[Records for the exercise]

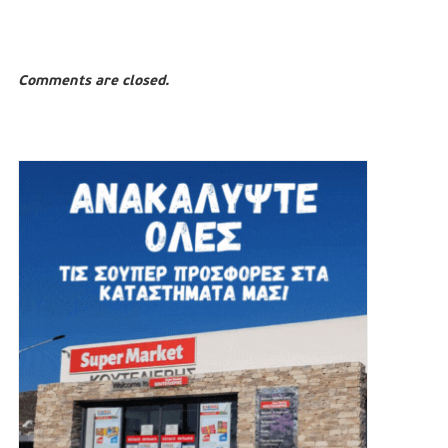
Comments are closed.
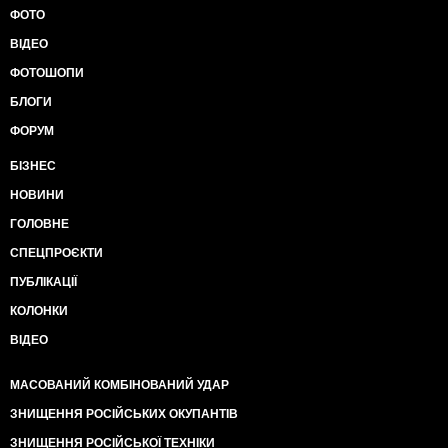
ФОТО
ВІДЕО
ФОТОШОПИ
БЛОГИ
ФОРУМ
БІЗНЕС
НОВИНИ
ГОЛОВНЕ
СПЕЦПРОЄКТИ
ПУБЛІКАЦІЇ
КОЛОНКИ
ВІДЕО
МАСОВАНИЙ КОМБІНОВАНИЙ УДАР
ЗНИЩЕННЯ РОСІЙСЬКИХ ОКУПАНТІВ
ЗНИЩЕННЯ РОСІЙСЬКОЇ ТЕХНІКИ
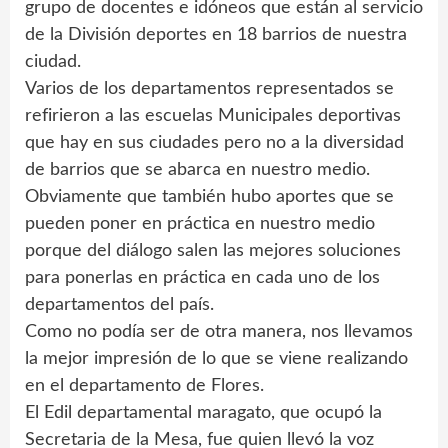
grupo de docentes e idóneos que están al servicio
de la División deportes en 18 barrios de nuestra
ciudad.
Varios de los departamentos representados se
refirieron a las escuelas Municipales deportivas
que hay en sus ciudades pero no a la diversidad
de barrios que se abarca en nuestro medio.
Obviamente que también hubo aportes que se
pueden poner en práctica en nuestro medio
porque del diálogo salen las mejores soluciones
para ponerlas en práctica en cada uno de los
departamentos del país.
Como no podía ser de otra manera, nos llevamos
la mejor impresión de lo que se viene realizando
en el departamento de Flores.
El Edil departamental maragato, que ocupó la
Secretaria de la Mesa, fue quien llevó la voz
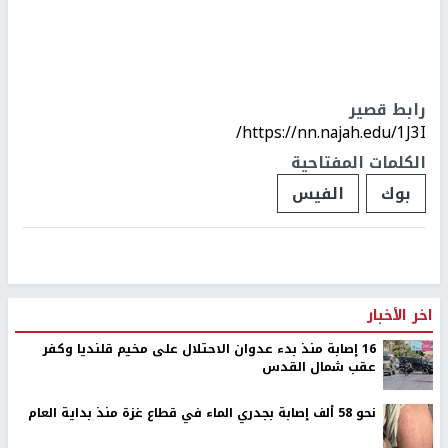
رابط قصير
https://nn.najah.edu/1J3I/
الكلمات المفتاحية
بوك
الفيس
اخر الأخبار
16 إصابة منذ بدء عدوان الاحتلال على مخيم قلنديا وكفر
عقب شمال القدس
نحو 58 ألف إصابة بجدري الماء في قطاع غزة منذ بداية العام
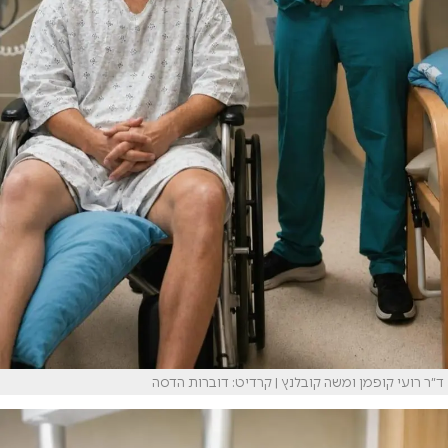
ד״ר רועי קופמן ומשה קובלנץ | קרדיט: דוברות הדסה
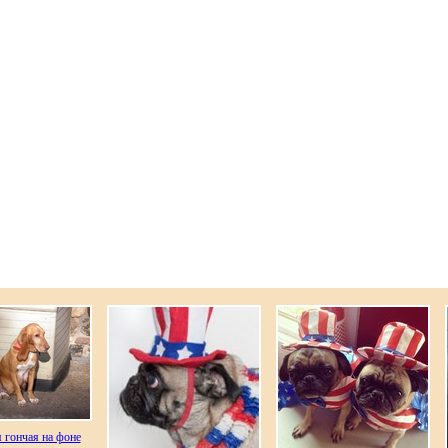
 гончая на фоне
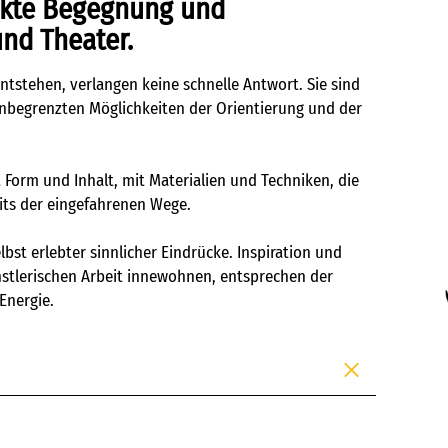
rekte Begegnung und
und Theater.
ntstehen, verlangen keine schnelle Antwort. Sie sind
 unbegrenzten Möglichkeiten der Orientierung und der
 Form und Inhalt, mit Materialien und Techniken, die
its der eingefahrenen Wege.
bst erlebter sinnlicher Eindrücke. Inspiration und
künstlerischen Arbeit innewohnen, entsprechen der
Energie.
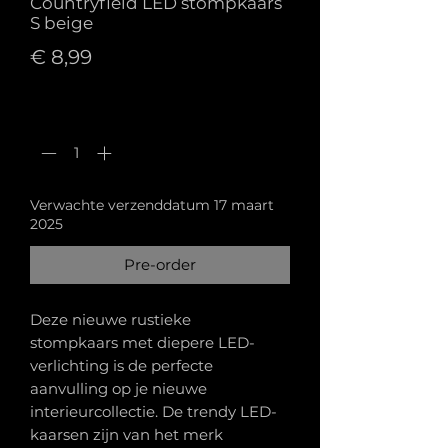
Countryfield LED stompkaars
S beige
Prijs
€ 8,99
Aantal
*
Verwachte verzenddatum 17 maart
2025
Pre-order
Deze nieuwe rustieke
stompkaars met diepere LED-
verlichting is de perfecte
aanvulling op je nieuwe
interieurcollectie. De trendy LED-
kaarsen zijn van het merk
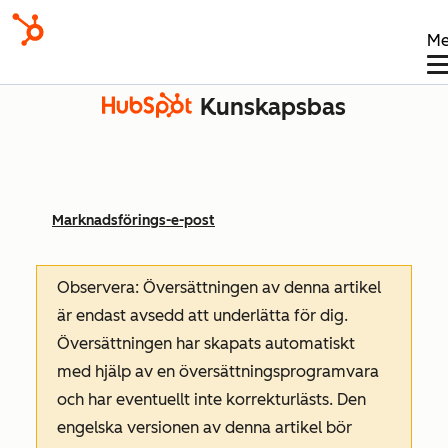
Me
Kunskapsbas
Marknadsförings-e-post
Observera: Översättningen av denna artikel
är endast avsedd att underlätta för dig.
Översättningen har skapats automatiskt
med hjälp av en översättningsprogramvara
och har eventuellt inte korrekturlästs. Den
engelska versionen av denna artikel bör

[What to work on] From the first line to the last, set down the records above exactly and skip the pictures.

[Exercise answer]
Comments are closed.
ФОТО
ВІДЕО
ФОТОШОПИ
БЛОГИ
ФОРУМ
БІЗНЕС
НОВИНИ
ГОЛОВНЕ
СПЕЦПРОЄКТИ
ПУБЛІКАЦІЇ
КОЛОНКИ
ВІДЕО
МАСОВАНИЙ КОМБІНОВАНИЙ УДАР
ЗНИЩЕННЯ РОСІЙСЬКИХ ОКУПАНТІВ
ЗНИЩЕННЯ РОСІЙСЬКОЇ ТЕХНІКИ
grupo de docentes e idóneos que están al servicio
de la División deportes en 18 barrios de nuestra
ciudad.
Varios de los departamentos representados se
refirieron a las escuelas Municipales deportivas
que hay en sus ciudades pero no a la diversidad
de barrios que se abarca en nuestro medio.
Obviamente que también hubo aportes que se
pueden poner en práctica en nuestro medio
porque del diálogo salen las mejores soluciones
para ponerlas en práctica en cada uno de los
departamentos del país.
Como no podía ser de otra manera, nos llevamos
la mejor impresión de lo que se viene realizando
en el departamento de Flores.
El Edil departamental maragato, que ocupó la
Secretaria de la Mesa, fue quien llevó la voz
رابط قصير
https://nn.najah.edu/1J3I/
الكلمات المفتاحية
بوك
الفيس
اخر الأخبار
16 إصابة منذ بدء عدوان الاحتلال على مخيم قلنديا وكفر
عقب شمال القدس
نحو 58 ألف إصابة بجدري الماء في قطاع غزة منذ بداية العام
ד״ר רועי קופמן ומשה קובלנץ | קרדיט: דוברות הדסה
 гончая на фоне
rekte Begegnung und
und Theater.
ntstehen, verlangen keine schnelle Antwort. Sie sind
 unbegrenzten Möglichkeiten der Orientierung und der
 Form und Inhalt, mit Materialien und Techniken, die
its der eingefahrenen Wege.
bst erlebter sinnlicher Eindrücke. Inspiration und
künstlerischen Arbeit innewohnen, entsprechen der
Energie.
Countryfield LED stompkaars
S beige
Prijs
€ 8,99
Aantal
*
Verwachte verzenddatum 17 maart
2025
Pre-order
Deze nieuwe rustieke
stompkaars met diepere LED-
verlichting is de perfecte
aanvulling op je nieuwe
interieurcollectie. De trendy LED-
kaarsen zijn van het merk
Me
Kunskapsbas
Marknadsförings-e-post
Observera: Översättningen av denna artikel
är endast avsedd att underlätta för dig.
Översättningen har skapats automatiskt
med hjälp av en översättningsprogramvara
och har eventuellt inte korrekturlästs. Den
engelska versionen av denna artikel bör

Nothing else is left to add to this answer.